4. Warum gibt es keine unabhängige Prüfung der Reserven?
Saudi-Arabien behauptet, über 267 Milliarden Barrel an Reserven zu haben. Doch: Diese Zahl ist seit den 1990ern quasi konstant, obwohl jedes Jahr Milliarden Barrel gefördert wurden. Eine neutrale Prüfung gibt es nicht – Reservenzahlen gelten als „Staatsgeheimnis“. (Quelle: BP Statistical Review, EIA, diverse OPEC-Jahresberichte)
Warum sollte ein Staat seine echten Vorräte offenlegen, wenn Unklarheit ihm Macht gibt?
5. Ist der saudische Staatsfonds (PIF) wirklich die Lösung?
Der Public Investment Fund (PIF) wird als Diversifizierungswerkzeug gepriesen. Tatsächlich ist er mit über 700 Mrd. USD gefüllt (Quelle: PIF Annual Reports, SWFI Rankings 2024). Doch große Teile davon sind in ausländische Firmen investiert – etwa Uber, SoftBank, Sportrechte oder US-Tech.

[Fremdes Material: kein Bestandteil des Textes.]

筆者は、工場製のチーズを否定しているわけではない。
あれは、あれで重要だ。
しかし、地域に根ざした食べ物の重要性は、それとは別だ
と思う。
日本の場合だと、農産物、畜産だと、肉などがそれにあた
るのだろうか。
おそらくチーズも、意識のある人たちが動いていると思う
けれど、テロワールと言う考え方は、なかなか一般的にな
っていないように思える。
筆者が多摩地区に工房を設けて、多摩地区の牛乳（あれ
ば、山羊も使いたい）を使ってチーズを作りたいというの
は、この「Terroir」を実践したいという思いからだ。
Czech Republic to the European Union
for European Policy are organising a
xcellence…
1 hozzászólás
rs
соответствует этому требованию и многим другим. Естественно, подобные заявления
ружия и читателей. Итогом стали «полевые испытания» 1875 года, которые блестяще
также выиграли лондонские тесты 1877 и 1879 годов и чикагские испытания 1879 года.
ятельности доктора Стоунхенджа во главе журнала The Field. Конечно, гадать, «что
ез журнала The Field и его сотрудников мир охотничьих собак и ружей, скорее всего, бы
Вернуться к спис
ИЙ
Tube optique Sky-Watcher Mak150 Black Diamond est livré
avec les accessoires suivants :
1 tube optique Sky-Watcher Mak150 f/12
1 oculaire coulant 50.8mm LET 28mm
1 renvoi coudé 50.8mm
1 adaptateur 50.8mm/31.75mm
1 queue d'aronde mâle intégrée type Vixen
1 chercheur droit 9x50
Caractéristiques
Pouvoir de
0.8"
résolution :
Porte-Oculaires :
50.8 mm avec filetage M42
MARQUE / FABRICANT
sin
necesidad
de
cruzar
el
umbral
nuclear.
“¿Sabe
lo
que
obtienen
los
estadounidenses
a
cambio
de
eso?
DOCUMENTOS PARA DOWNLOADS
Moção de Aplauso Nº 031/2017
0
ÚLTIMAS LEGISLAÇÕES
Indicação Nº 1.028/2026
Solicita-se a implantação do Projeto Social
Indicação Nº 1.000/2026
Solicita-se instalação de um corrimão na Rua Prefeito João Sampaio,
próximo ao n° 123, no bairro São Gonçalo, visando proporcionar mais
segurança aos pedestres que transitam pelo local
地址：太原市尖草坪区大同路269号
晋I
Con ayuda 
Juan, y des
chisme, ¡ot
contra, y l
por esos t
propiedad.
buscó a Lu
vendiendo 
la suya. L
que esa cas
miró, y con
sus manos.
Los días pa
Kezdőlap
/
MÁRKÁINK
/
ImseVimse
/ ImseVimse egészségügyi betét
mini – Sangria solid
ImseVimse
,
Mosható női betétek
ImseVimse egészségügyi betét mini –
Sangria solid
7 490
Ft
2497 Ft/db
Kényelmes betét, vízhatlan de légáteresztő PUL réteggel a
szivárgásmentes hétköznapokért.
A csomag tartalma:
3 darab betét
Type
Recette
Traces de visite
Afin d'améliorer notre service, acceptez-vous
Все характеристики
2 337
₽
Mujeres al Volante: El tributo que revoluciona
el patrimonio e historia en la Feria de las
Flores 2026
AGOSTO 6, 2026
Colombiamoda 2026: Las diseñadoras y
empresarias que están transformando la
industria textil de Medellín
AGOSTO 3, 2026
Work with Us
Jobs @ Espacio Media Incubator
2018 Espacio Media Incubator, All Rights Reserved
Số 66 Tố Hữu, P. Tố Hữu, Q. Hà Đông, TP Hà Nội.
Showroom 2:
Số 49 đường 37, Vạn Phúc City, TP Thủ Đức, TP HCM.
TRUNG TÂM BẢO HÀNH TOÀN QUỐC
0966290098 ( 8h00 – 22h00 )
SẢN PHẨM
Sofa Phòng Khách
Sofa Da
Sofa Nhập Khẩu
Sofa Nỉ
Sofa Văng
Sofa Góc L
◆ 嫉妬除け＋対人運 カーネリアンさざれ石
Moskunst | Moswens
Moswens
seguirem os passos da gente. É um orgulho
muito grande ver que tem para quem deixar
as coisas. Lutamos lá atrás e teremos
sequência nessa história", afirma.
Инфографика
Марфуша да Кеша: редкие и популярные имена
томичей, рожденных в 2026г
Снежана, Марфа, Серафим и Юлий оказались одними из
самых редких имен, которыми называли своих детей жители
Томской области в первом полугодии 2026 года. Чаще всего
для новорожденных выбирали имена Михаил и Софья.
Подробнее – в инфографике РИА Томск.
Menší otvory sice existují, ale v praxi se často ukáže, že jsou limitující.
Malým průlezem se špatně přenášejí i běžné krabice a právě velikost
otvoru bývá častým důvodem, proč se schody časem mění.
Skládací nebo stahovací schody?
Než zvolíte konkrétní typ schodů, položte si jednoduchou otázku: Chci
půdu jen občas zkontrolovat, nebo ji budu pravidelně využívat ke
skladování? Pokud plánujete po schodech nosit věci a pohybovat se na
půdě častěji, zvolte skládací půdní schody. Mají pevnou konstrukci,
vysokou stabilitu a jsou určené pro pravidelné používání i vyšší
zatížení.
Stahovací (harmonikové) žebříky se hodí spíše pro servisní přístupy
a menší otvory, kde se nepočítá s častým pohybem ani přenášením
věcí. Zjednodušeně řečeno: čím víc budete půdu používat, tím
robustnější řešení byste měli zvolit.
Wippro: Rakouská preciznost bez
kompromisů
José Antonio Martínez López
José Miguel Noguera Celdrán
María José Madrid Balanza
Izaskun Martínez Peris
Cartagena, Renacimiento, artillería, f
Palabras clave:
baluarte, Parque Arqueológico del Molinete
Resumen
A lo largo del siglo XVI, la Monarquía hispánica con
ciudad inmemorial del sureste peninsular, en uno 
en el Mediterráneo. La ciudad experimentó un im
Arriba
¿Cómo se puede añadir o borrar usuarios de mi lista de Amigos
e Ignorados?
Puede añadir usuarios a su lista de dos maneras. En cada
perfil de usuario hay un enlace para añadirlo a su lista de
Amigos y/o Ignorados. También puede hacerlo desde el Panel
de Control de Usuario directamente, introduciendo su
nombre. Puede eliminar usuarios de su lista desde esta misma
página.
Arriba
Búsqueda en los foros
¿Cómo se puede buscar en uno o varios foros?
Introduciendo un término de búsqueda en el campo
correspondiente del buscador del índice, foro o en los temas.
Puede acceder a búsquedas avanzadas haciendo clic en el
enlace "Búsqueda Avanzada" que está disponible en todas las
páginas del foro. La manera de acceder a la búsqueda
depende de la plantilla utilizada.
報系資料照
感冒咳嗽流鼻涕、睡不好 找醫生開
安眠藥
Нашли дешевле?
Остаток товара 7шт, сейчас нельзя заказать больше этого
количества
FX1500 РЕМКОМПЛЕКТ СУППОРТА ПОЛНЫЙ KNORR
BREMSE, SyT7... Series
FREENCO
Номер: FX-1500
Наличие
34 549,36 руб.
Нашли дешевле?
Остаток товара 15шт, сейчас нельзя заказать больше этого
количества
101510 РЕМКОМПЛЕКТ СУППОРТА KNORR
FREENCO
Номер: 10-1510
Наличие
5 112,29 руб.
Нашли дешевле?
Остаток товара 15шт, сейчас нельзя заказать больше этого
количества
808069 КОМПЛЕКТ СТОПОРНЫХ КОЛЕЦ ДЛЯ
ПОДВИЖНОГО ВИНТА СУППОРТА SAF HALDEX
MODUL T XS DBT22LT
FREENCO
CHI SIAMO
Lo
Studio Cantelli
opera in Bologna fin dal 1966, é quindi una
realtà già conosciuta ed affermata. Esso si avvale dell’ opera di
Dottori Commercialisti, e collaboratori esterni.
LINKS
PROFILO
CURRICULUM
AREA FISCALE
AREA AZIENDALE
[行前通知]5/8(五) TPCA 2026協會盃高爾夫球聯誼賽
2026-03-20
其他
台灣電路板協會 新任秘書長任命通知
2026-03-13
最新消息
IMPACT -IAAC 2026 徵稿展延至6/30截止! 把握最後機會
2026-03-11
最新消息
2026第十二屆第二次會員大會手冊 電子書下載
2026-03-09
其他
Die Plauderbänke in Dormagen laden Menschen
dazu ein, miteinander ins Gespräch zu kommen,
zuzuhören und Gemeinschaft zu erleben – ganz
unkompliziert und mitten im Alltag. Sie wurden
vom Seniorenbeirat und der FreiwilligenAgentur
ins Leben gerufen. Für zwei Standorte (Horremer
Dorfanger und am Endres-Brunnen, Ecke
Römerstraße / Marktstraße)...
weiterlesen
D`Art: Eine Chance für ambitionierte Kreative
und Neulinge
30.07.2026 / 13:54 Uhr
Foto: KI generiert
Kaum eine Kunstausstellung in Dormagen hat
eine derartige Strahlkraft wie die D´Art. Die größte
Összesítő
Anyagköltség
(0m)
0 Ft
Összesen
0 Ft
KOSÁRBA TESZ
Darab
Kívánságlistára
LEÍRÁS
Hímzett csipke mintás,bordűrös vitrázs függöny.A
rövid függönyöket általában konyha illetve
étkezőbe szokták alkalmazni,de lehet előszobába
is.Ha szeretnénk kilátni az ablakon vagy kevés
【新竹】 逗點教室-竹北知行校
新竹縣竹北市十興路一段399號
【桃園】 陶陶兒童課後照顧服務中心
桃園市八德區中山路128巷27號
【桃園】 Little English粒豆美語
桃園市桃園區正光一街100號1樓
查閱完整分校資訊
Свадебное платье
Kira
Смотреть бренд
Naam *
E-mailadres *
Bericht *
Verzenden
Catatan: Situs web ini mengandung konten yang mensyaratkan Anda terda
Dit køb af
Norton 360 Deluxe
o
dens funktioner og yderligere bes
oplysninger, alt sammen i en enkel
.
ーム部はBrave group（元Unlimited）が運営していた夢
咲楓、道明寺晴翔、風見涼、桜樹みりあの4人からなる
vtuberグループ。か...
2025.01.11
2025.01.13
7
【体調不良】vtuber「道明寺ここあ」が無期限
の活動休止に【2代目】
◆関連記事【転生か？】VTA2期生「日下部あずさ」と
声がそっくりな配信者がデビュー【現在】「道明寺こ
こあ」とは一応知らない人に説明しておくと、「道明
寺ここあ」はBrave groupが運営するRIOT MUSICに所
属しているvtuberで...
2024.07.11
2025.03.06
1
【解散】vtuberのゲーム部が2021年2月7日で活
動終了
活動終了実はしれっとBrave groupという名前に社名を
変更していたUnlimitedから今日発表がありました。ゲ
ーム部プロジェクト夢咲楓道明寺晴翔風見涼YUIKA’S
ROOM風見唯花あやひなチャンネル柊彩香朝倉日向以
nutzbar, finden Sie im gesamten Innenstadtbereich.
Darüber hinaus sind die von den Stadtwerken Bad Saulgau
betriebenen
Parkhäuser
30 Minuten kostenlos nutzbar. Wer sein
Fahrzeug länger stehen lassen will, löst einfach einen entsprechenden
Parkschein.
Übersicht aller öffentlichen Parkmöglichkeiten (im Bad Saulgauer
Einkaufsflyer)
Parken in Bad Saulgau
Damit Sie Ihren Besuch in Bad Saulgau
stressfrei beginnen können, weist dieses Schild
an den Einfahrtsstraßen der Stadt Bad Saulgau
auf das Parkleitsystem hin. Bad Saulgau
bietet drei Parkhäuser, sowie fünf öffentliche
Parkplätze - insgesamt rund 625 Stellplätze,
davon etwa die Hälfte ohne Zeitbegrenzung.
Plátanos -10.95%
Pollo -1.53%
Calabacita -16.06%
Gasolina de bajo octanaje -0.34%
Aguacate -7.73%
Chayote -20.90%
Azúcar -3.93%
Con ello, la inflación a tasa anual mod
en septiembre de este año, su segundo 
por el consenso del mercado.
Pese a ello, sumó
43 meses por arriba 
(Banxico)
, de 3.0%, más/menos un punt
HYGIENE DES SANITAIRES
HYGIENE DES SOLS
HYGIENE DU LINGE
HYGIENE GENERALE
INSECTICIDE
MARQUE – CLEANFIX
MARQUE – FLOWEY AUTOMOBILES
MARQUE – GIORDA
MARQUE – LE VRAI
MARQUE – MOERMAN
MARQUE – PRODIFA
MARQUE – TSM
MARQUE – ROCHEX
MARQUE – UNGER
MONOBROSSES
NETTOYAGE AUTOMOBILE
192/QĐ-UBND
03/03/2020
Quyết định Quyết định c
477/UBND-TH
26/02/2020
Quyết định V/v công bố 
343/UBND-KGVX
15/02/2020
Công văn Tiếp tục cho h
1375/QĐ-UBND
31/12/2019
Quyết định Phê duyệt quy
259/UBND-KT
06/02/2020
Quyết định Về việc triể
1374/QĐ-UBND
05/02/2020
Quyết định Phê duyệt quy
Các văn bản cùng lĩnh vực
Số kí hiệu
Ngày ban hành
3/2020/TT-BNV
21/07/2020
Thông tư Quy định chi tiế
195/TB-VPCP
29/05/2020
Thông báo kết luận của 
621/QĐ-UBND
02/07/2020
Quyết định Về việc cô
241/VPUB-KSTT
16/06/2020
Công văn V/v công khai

Solange der Fonds auf Öleinnahmen beruht, bleibt die Abhängigkeit bestehen. Kritiker sprechen von einem „Geld-Waschprogramm in Zukunftsfantasasie“.
Wie unabhängig ist ein Diversifizierungsfonds, der zu 100 % von einem einzigen Rohstoff lebt?
Noch mehr Fragen, die man sich stellen sollte
- Was passiert, wenn andere Öl-Nationen plötzlich transparenter werden? (z. B. durch ESG-Investorendruck) – steht Saudi-Arabien dann isoliert da?
- Werden die Saudis irgendwann bewusst weniger fördern, um Knappheit zu simulieren – wie ein Öl-OPEC-Monopolist?
- Wohin fließt eigentlich das ganze Geld? Ein Großteil liegt in US-Staatsanleihen und dem amerikanischen Finanzmarkt. Bedeutet: Politische Abhängigkeiten.
- Kann ein Land, das „Zukunft“ predigt, gleichzeitig in extrem konservativen Gesellschaftsstrukturen verharren?
- Was passiert, wenn junge Saudis anfangen zu fragen, warum sie in einem der reichsten Länder der Welt leben – aber keine Perspektive außerhalb des Staates haben?